• [TASK OBJECTIVE]
The answer must consist of every line from the entries below that contains the word "uses".

*** Begin section ***

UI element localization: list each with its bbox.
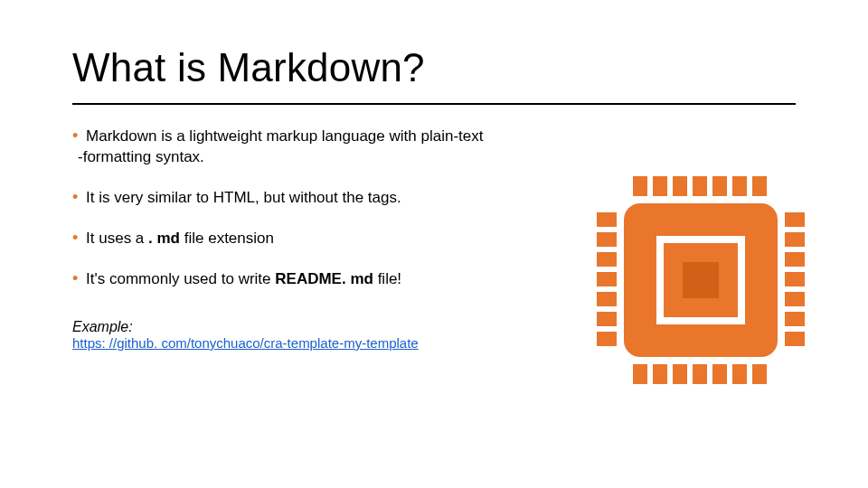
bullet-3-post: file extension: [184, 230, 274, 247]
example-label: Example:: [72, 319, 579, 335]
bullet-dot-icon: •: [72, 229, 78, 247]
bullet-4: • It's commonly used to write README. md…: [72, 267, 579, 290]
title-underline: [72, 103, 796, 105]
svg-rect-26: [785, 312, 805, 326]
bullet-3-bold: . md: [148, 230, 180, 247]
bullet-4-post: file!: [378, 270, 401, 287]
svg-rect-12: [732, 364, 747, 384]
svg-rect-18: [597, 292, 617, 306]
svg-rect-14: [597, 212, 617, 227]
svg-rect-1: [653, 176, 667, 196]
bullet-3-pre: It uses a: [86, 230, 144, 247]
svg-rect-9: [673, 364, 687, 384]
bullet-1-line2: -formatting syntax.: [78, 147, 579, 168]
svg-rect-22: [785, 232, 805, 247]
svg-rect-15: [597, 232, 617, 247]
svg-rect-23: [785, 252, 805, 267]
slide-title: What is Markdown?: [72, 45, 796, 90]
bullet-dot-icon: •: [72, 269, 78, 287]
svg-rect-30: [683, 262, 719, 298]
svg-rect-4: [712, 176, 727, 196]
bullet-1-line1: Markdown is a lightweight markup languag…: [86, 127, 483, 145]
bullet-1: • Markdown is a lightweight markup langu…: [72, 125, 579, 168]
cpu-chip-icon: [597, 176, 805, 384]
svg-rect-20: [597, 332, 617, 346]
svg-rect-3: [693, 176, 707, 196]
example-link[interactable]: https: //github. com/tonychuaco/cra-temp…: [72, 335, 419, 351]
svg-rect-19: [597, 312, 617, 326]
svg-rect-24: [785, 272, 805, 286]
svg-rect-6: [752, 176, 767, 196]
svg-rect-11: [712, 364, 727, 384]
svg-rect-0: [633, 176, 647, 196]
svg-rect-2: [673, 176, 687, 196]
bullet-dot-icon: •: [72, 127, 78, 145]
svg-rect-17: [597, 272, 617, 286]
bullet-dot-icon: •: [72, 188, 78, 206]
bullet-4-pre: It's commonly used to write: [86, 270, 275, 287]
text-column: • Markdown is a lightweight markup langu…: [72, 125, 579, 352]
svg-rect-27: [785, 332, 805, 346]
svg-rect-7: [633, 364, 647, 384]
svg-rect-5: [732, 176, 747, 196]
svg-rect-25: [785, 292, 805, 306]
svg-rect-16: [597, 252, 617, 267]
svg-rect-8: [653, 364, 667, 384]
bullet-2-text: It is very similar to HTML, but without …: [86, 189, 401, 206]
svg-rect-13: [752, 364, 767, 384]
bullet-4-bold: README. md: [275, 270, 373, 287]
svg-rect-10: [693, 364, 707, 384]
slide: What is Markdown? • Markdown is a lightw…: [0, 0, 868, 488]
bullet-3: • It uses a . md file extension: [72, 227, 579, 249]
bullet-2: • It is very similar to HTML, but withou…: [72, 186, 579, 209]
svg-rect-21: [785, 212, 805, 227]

*** End section ***
*** Begin section ***

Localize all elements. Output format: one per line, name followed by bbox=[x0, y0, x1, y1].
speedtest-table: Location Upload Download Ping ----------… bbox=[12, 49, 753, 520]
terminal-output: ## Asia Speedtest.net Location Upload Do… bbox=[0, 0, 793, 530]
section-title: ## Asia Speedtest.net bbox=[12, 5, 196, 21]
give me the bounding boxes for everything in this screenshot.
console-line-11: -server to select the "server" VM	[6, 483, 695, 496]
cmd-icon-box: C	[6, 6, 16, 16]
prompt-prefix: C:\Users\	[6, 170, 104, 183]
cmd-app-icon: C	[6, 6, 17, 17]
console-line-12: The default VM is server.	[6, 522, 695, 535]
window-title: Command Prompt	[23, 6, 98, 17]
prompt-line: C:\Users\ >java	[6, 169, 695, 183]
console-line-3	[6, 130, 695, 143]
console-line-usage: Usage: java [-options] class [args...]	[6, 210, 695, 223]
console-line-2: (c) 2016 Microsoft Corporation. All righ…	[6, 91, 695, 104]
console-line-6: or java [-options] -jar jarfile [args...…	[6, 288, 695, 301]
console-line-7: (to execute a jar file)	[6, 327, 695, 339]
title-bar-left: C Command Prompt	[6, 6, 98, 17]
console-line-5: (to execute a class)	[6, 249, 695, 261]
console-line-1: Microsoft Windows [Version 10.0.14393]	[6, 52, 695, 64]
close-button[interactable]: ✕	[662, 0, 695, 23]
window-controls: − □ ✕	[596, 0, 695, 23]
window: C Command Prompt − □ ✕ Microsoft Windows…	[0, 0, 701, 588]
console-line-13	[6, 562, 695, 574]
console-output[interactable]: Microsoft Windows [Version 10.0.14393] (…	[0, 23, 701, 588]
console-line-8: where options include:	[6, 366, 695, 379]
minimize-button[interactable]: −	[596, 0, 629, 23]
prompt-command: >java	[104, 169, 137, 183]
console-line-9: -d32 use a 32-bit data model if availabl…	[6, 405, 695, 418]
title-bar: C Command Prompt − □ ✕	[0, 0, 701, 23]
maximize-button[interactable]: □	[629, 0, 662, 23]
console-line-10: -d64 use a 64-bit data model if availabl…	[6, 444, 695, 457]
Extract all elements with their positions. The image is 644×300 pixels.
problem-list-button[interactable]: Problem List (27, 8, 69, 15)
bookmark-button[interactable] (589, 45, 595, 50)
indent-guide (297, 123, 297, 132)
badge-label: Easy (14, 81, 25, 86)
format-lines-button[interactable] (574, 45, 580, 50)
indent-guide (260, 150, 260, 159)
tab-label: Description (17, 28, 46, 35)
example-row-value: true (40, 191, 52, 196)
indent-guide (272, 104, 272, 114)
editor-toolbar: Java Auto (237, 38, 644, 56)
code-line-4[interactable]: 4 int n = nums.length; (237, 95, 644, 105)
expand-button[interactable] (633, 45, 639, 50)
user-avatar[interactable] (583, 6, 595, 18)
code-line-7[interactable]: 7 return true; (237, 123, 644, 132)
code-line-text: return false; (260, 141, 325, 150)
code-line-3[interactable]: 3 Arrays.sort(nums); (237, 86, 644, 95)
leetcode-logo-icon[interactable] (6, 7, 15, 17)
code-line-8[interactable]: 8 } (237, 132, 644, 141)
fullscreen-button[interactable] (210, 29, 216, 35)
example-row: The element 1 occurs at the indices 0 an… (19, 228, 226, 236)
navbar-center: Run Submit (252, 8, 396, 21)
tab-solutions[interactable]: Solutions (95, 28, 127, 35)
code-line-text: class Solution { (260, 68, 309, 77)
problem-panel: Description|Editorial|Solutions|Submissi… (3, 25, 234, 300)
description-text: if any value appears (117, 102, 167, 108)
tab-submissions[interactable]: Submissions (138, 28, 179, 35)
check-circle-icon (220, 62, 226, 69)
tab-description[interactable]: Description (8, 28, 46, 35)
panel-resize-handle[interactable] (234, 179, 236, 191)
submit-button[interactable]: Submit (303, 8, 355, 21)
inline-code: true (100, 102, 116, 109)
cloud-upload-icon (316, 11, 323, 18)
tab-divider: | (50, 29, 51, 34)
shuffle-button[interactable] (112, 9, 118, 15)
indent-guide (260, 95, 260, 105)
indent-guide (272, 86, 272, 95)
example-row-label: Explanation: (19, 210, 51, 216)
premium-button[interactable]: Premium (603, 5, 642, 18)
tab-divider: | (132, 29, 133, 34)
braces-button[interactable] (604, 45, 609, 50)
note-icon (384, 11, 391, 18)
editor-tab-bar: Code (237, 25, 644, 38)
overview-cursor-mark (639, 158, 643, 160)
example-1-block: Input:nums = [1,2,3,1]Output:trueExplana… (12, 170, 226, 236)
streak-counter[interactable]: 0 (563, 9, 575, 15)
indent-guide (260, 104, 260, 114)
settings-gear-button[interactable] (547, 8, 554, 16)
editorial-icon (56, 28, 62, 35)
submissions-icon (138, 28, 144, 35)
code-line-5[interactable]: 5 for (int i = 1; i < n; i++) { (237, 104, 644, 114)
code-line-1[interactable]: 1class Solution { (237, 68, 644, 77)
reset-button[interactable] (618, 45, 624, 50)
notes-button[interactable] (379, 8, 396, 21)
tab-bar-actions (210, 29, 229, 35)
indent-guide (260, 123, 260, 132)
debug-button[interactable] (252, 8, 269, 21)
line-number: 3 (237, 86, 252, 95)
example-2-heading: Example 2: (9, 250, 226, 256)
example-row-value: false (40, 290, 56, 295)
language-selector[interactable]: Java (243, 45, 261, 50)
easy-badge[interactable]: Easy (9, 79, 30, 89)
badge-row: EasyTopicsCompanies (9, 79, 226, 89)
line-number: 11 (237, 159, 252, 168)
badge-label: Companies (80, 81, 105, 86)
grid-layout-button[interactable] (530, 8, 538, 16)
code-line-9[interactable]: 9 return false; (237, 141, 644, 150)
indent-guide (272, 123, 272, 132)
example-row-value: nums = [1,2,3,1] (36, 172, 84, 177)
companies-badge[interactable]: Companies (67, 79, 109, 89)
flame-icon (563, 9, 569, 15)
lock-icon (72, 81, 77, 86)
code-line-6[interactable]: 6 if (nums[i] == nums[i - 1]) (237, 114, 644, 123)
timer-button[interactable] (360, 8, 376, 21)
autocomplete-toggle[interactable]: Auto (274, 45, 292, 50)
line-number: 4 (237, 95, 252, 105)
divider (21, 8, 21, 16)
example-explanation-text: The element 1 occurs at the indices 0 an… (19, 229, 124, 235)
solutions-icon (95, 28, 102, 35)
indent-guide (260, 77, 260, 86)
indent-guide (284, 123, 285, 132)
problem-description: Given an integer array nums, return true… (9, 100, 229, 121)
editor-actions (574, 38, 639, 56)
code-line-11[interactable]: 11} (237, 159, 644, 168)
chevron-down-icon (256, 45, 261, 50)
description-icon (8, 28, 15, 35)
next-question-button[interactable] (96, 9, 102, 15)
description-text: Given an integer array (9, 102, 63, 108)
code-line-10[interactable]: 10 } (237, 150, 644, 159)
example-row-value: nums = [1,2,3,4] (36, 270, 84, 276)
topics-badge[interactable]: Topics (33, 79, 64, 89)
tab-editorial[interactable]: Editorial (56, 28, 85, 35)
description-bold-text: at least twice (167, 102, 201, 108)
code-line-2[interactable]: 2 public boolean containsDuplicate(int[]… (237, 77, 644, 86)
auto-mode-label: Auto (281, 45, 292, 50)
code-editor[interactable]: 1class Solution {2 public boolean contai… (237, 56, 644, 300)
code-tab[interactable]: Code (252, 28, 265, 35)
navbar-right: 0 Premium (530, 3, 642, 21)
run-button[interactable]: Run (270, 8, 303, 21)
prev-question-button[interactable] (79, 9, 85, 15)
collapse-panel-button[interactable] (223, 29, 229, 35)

*** End section ***

• [RESULT FOR THIS EXERCISE]
bullet-3-pre: It uses a: [86, 230, 144, 247]
bullet-3: • It uses a . md file extension: [72, 227, 579, 249]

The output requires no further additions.